Ich glaube nicht, dass er Fürbittgebete braucht. Wenn er welche braucht, dann verrichte ich sie in diesem Augenblick. Ich sah, wie er mit Freuden litt, ohne sich sein Leid anmerken zu lassen. Und ich sah eine Tapferkeit, die für mich eine Schule war, denn später habe ich sehr oft gespürt, wie der Boden unter meinen Füßen wankte und der Himmel auf mich herabstürzte, als würde ich zwischen zwei Eisenplatten zerquetscht werden.
Aufgrund dieser Lektionen und mit der Gnade Gottes habe ich vielleicht bei der einen oder anderen Gelegenheit die Gelassenheit verloren, aber nicht sehr oft.
Die Zeit verging, und es kamen die ersten Zeichen des Herrn: diese Ahnung, dass Er etwas von mir wollte, irgendetwas. Mein Bruder kam zur Welt, als meine Eltern schon vom Leben ausgelaugt waren. Ich war siebzehn Jahre alt, als meine Mutter mich rief, um mir mitzuteilen, dass ich ein weiteres Geschwisterchen bekommen würde. Da griff ich die Gnade Gottes mit Händen. Ich erkannte, dass das ein Zeichen des Herrn war. Ich hatte es nicht erwartet.

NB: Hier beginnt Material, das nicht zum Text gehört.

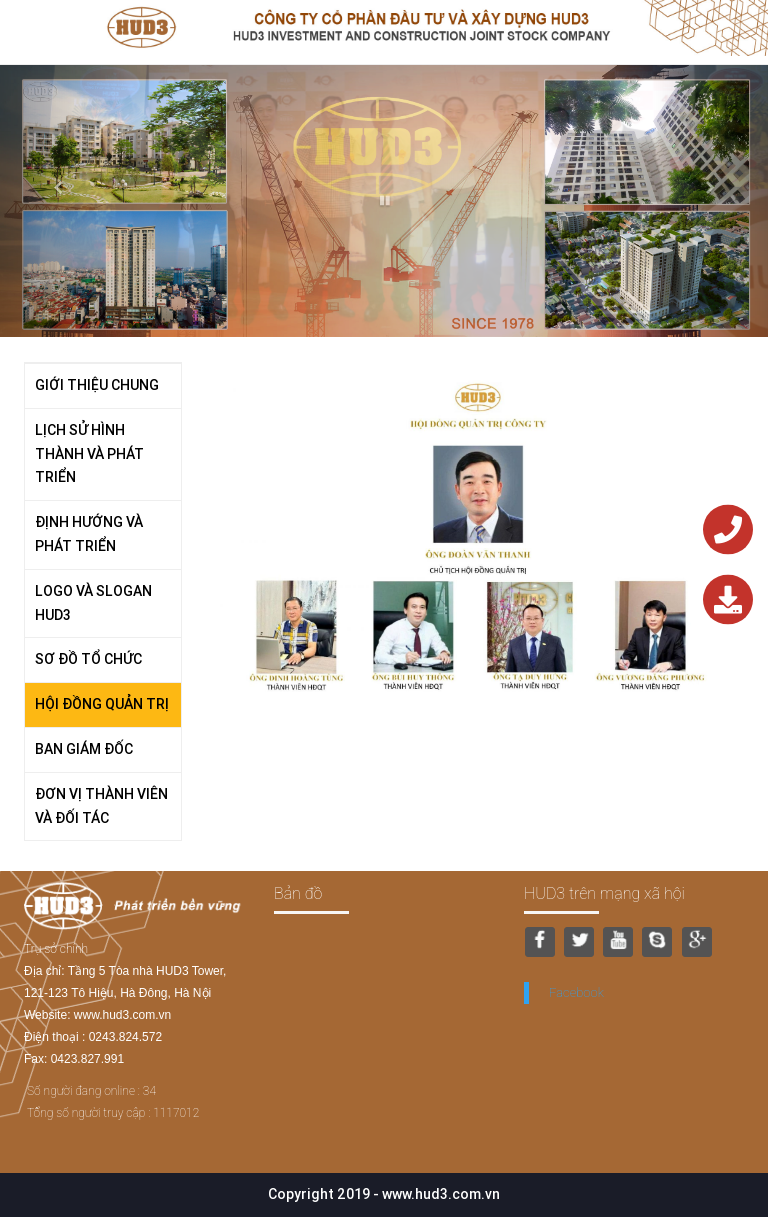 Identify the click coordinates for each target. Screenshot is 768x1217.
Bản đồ (298, 893)
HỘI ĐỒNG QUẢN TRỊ (102, 704)
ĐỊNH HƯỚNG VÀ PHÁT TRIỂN (89, 534)
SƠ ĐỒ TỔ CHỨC (88, 659)
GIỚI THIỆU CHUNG (97, 385)
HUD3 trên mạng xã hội (604, 893)
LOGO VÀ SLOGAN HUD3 (93, 603)
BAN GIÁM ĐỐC (84, 749)
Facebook (576, 992)
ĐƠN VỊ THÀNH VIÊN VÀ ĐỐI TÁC (101, 806)
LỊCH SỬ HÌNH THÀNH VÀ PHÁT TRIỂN (89, 454) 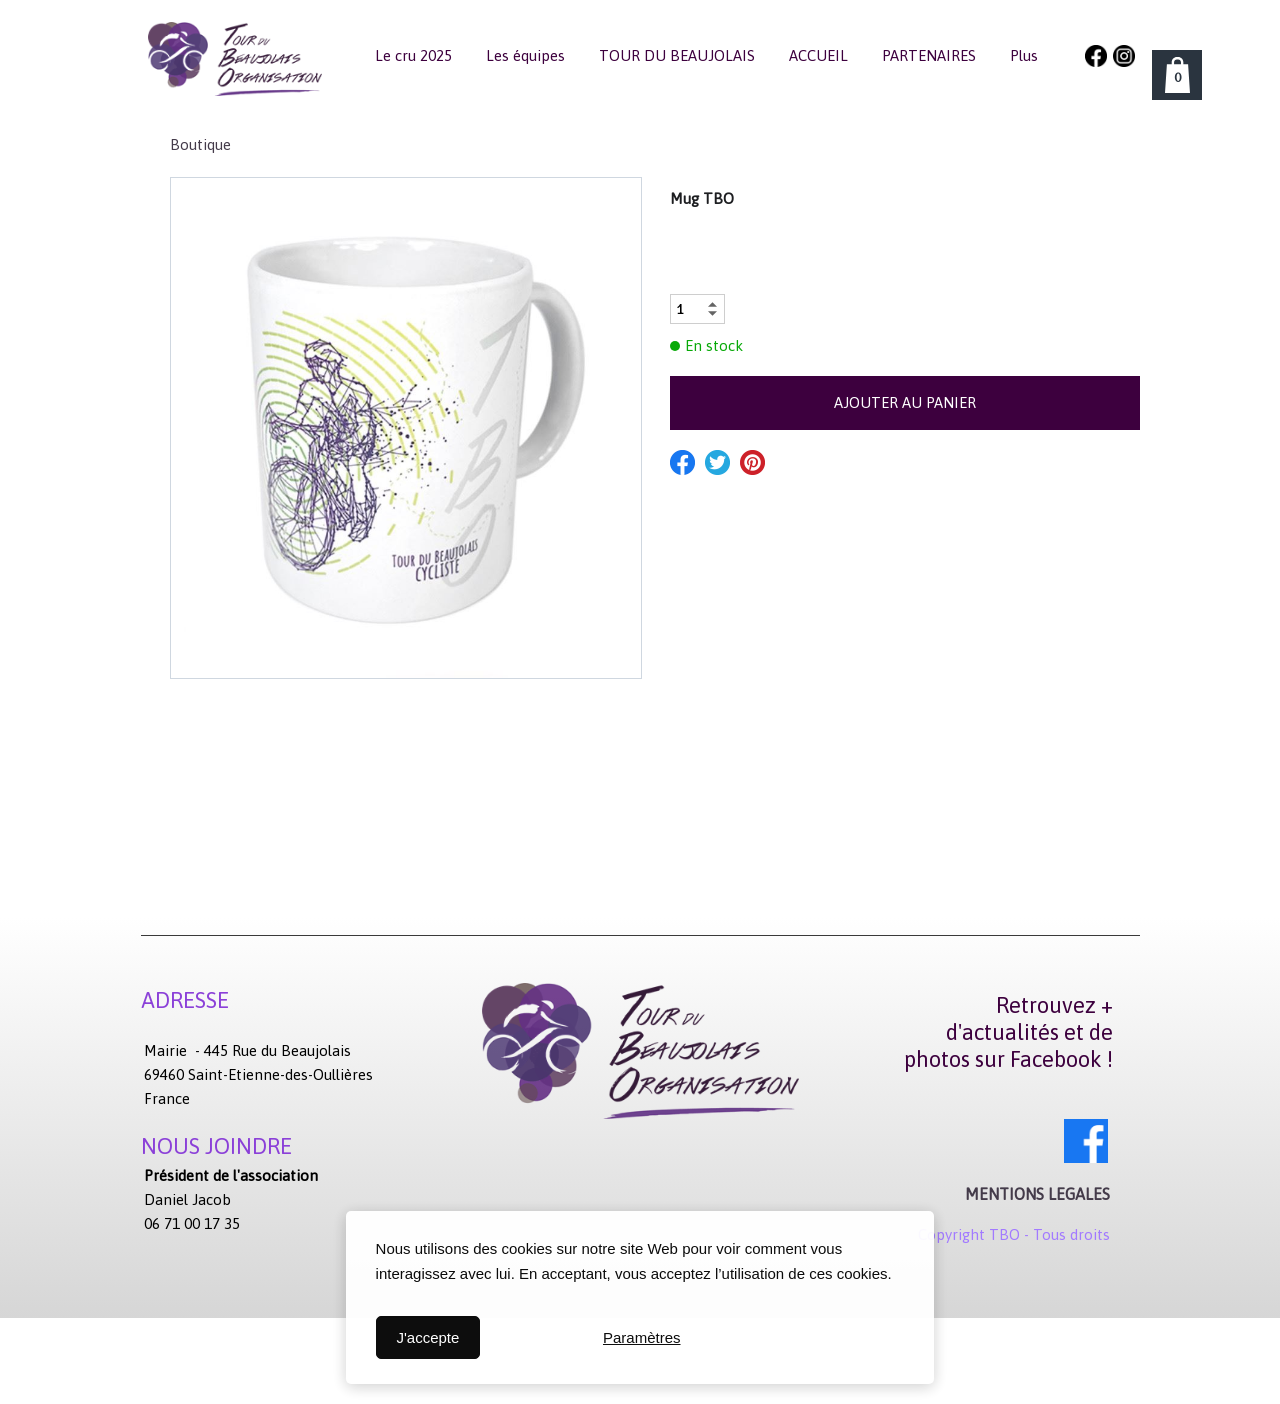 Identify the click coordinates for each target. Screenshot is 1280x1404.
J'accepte (427, 1337)
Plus (1024, 55)
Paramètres (642, 1337) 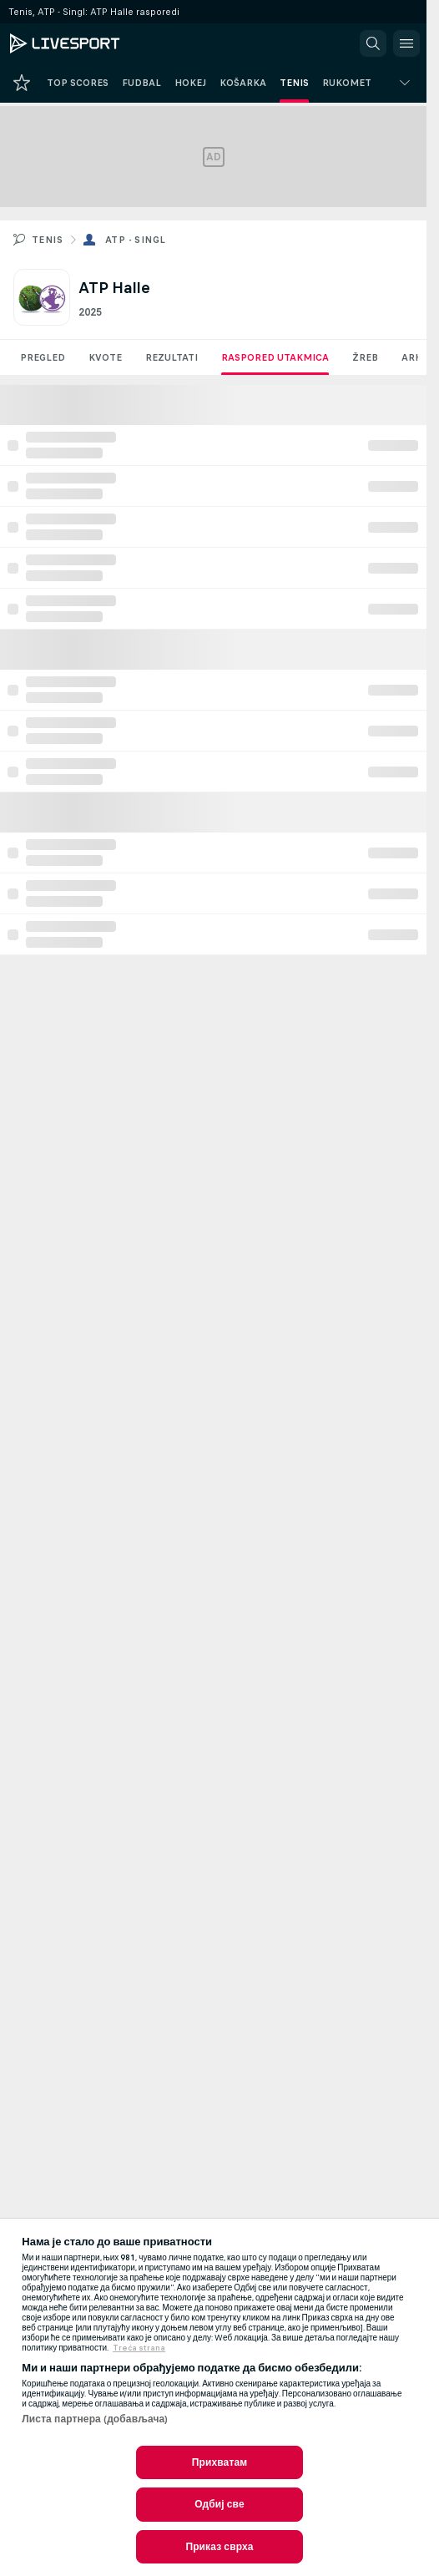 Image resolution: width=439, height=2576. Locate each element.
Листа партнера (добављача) (95, 2419)
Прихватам (219, 2462)
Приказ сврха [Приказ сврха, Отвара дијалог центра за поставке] (219, 2547)
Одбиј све (219, 2504)
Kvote (105, 357)
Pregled (42, 357)
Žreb (365, 357)
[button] (373, 43)
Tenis (47, 239)
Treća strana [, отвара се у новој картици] (139, 2348)
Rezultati (171, 357)
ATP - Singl (135, 239)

Mein Vater starb erschöpft. Er hatte ständig ein Lächeln auf den Lippen und war besonders sympathisch. Da blendet mich nicht die kindliche Liebe, denn ich war kein vorbildlicher Sohn. Ich rebellierte angesichts der damaligen Lage. Ich fühlte mich gedemütigt. Ich bitte um Verzeihung.
Gott, unser Herr, wollte dieses arme Geschöpf, das sich nicht bearbeiten ließ, zum Grundstein jener neuen Arche des Bundes machen, in die Menschen vieler Nationen, vieler Rassen, aller Sprachen eintreten sollten.
So viele Liebeserweise Gottes kommen mir in den Sinn. Meiner ungeachtet bereitete mich der Herr durch scheinbar unbedeutende Ereignisse vor, deren er sich bediente, um in meiner Seele die göttliche Unruhe zu wecken. Darum verstehe ich auch diese zugleich menschliche und göttliche Liebe der heiligen Therese vom Kinde Jesu so gut, die ein Bildchen mit der durchbohrten Hand des Erlösers, das sie zwischen den Seiten eines Buches fand, innerlich tief anrührte. Dinge dieser Art sind auch mir widerfahren, haben mich innerlich aufgerüttelt und mich zur täglichen heiligen Kommunion geführt, zur Läuterung, zur Beichte – und zur Buße.
Eines schönen Tages sagte ich meinem Vater, dass ich Priester werden wolle. Da habe ich ihn das einzige Mal weinen sehen. Er hatte mit mir etwas anderes vor, aber er widersetzte sich nicht. Er sagte nur: Mein Sohn, überleg es dir gut. Priester müssen heilig sein. Es ist sehr hart, kein Zuhause, keine Familie, keine irdische Liebe zu haben. Denke noch einmal darüber nach. Aber ich werde mich nicht widersetzen. Und er brachte mich zu einem mit ihm befreundeten Priester, dem Propst der Stiftskirche von Logroño, damit ich mit ihm spreche.
Es war nicht das, um was Gott mich bat, und ich erkannte es: Ich wollte nicht Priester sein, nur um Priester zu sein, el cura, wie man in Spanien sagt. Für den Priester empfand ich Verehrung, aber für mich wollte ich nicht ein solches Priestertum.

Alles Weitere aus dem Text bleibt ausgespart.